Depuis la mise en place de mesures visant à limiter les regroupements et les déplacements, de nombreux témoignages sur les réseaux sociaux font état de violences policières et de « chicotage », que ce soit au Burkina, au Sénégal, ou en RD Congo. Comment analysez-vous ces méthodes ?
Il y a effectivement une surenchère dans l’usage de la force. Pour l’instant, les mesures ne sont pas perçues comme relevant du bien public par une partie de la population. Quand on dit aux jeunes « vous êtes moins exposés que les vieux », cela les incite à prendre des risques. Ils sont dans une logique de défiance. En face, comme les forces de l’ordre ne sont pas formées pour cela, elles répondent à cette défiance par un excès de violence.
N’est-ce pas le signe d’un nouveau palier dans la crise ?
On s’apprête à changer de paradigme : on va passer d’une problématique sanitaire à une problématique de maintien de l’ordre. Et, in fine, à une problématique politique, parce que cela va exacerber toutes les frustrations déjà présentes dans le corps social.
Il faut impérativement communiquer avec la population, obtenir l’adhésion des gens. C’est d’autant plus vrai que, dans l’imaginaire collectif, le coronavirus est vu comme une maladie apportée par les gens qui prennent l’avion, par des gens aisés et mondialisés. Cette demande de confinement venue de l’État est donc perçue comme une décision arbitraire, prise à cause des riches et au détriment des plus pauvres. Il va y avoir une perception de classe d’un confinement, qui va aussi alimenter une haine anti-politique. Celle-ci existe déjà dans le corps social et risque de conduire à des émeutes.
Que peuvent faire les États pour éviter cet embrasement que vous prophétisez ?
Le tableau est sombre. Ce n’est pas du jour au lendemain que des États faibles vont devenir forts.

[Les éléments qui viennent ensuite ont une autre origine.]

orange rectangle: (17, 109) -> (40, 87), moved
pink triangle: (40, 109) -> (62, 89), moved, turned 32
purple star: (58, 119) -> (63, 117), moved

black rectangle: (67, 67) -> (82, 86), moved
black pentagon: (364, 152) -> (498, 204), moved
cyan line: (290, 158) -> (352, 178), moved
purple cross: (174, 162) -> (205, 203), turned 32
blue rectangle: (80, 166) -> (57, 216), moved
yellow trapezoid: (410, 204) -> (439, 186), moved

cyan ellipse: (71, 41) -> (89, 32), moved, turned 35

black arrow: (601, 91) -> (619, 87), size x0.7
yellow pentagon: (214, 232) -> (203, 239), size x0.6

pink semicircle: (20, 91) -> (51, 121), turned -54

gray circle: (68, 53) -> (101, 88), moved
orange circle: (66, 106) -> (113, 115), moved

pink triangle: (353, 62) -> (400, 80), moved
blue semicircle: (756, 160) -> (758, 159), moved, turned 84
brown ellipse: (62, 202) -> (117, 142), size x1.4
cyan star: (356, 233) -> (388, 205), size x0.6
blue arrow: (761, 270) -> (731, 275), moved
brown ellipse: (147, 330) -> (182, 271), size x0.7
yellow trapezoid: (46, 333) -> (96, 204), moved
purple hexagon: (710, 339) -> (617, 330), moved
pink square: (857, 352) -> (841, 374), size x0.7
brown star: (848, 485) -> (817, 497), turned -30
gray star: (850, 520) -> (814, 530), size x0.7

Ici, l’État n’existe qu’en tant qu’institution. En terme de protection des citoyens, il a toujours révélé ses faiblesses, et ce n’est pas face au Covid-19 que cela va changer !
Quelle serait la solution pour parvenir à un confinement efficace et accepté par tous ?

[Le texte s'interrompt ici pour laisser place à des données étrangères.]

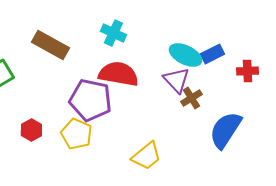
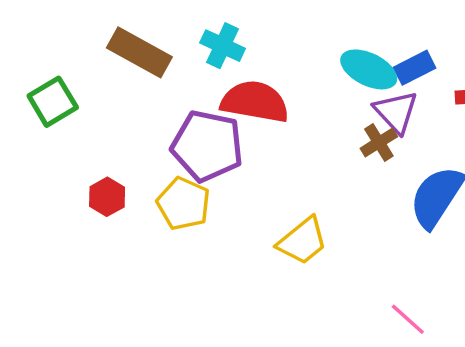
cyan cross: (113, 33) -> (223, 46), moved
purple triangle: (176, 80) -> (396, 112), moved

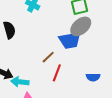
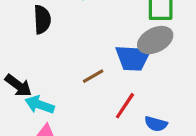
red line: (57, 73) -> (125, 106), moved

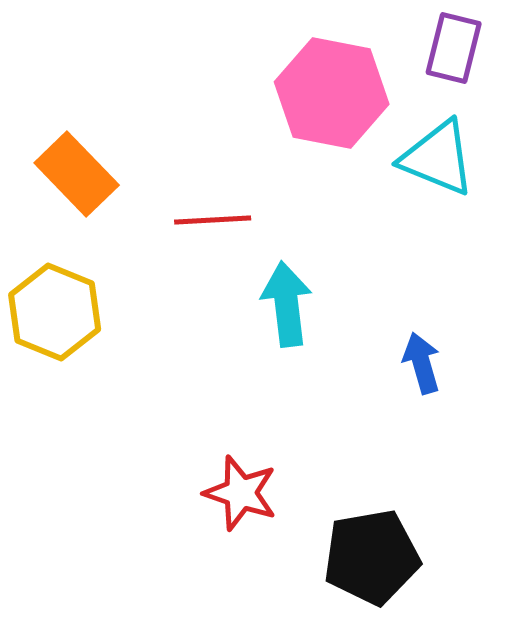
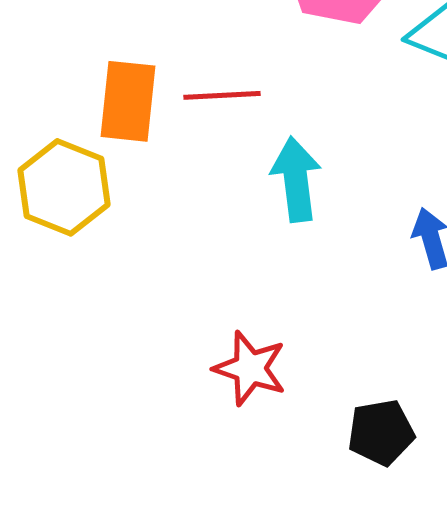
orange rectangle: (77, 174) -> (128, 101), moved, turned 50
black pentagon: (372, 557) -> (381, 432), size x0.7

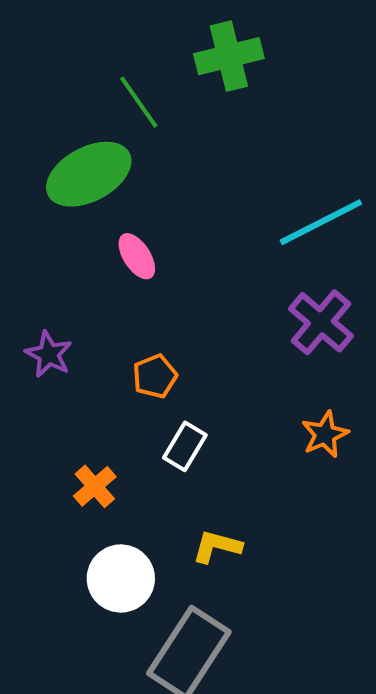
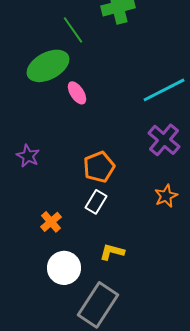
pink ellipse: (137, 256) -> (77, 93), moved
orange pentagon: (155, 376) -> (99, 167), moved, size x1.4

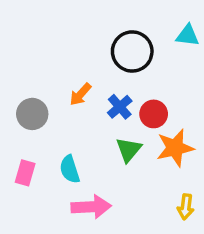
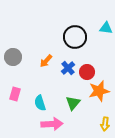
gray circle: (32, 114) -> (13, 57), moved
green triangle: (129, 150) -> (73, 103), moved
pink rectangle: (25, 173) -> (15, 94), moved

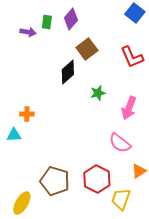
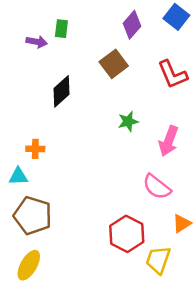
purple diamond: (71, 19) -> (132, 25), moved
black diamond: (68, 72) -> (61, 91), moved
brown pentagon: (55, 181) -> (33, 216), moved

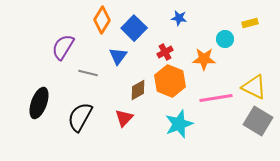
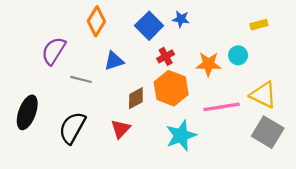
blue square: (134, 28) -> (149, 26), moved
cyan circle: (225, 39) -> (238, 55), moved
blue triangle: (118, 56) -> (114, 61), turned 36

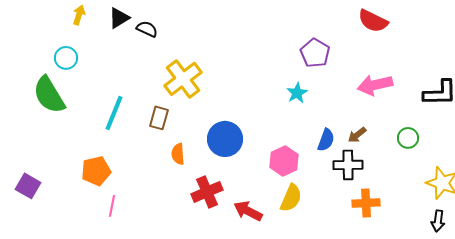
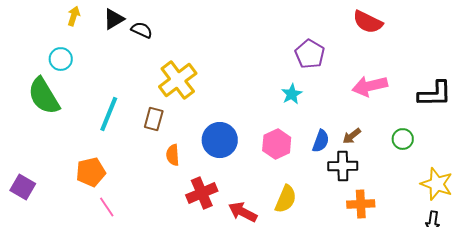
pink hexagon: (284, 161) -> (277, 144), moved
pink line: (112, 206) -> (107, 207), turned -45

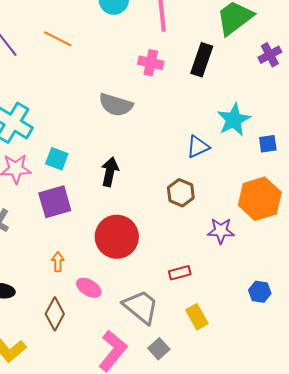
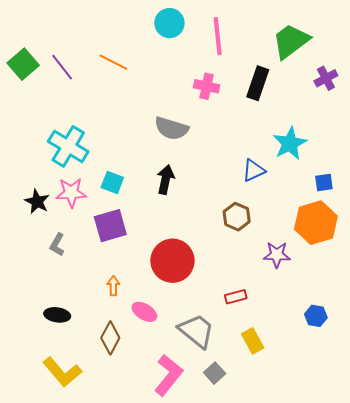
blue square: (268, 144) -> (324, 183), moved
black arrow: (110, 172) -> (165, 179), moved

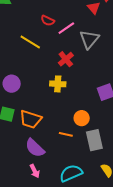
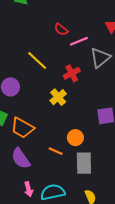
yellow line: (30, 42) -> (37, 61), moved
yellow cross: (58, 84) -> (58, 97), turned 35
pink arrow: (35, 171) -> (29, 189), moved

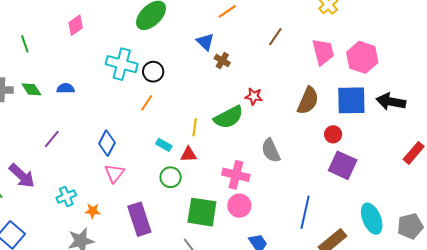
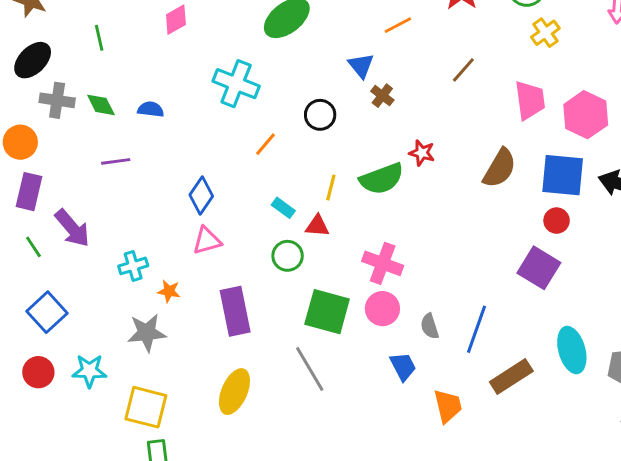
black circle: (153, 72) -> (320, 115), moved
red circle: (333, 134) -> (557, 221), moved
purple line: (52, 139) -> (116, 161), moved, turned 36
gray semicircle: (271, 150) -> (430, 326), moved, size x0.7
pink triangle: (114, 173) -> (207, 241), turned 30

On doit avant tout organiser le respect des consignes dans les quartiers populaires. Il faut discuter avec les gens, leur faire confiance. Aller dans ces quartiers et dire : « Voilà les risques, et on n’a pas de solution. Que peut-on faire ? ». Il faut amener les habitants à penser les stratégies de gestion du risque.
Il faut aussi s’adresser aux jeunes. Nous sommes dans des sociétés dans lesquelles les liens générationnels ne sont pas encore complètement rompus. Il faut réactiver ce souci des aînés pour améliorer l’acceptabilité des consignes.

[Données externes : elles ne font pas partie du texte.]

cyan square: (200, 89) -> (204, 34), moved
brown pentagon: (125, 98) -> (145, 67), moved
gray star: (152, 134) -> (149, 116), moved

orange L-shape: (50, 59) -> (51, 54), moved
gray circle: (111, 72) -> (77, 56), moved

Enfin, il y a des urgences concrètes : dans certains quartiers, se laver les mains est un luxe. Il est donc indispensable d’améliorer l’accès à l’eau et bien sûr aux soins. Sans cela, c’est une certitude, l’épidémie va se propager très rapidement.
L’ONU, par la voix de son secrétaire général, vient de lancer un appel à la solidarité internationale, notamment par un moratoire sur la dette. N’est-ce pas un signe positif ?
Aux États-Unis, la planche à billets fonctionne déjà à plein. Quand on en arrive là, c’est que l’on est dans une situation inédite. António Guterres est dans son rôle, il ne pouvait dire autre chose. C’est un discours très diplomatique, incantatoire même. Mais personne n’a l’obligation de lui répondre.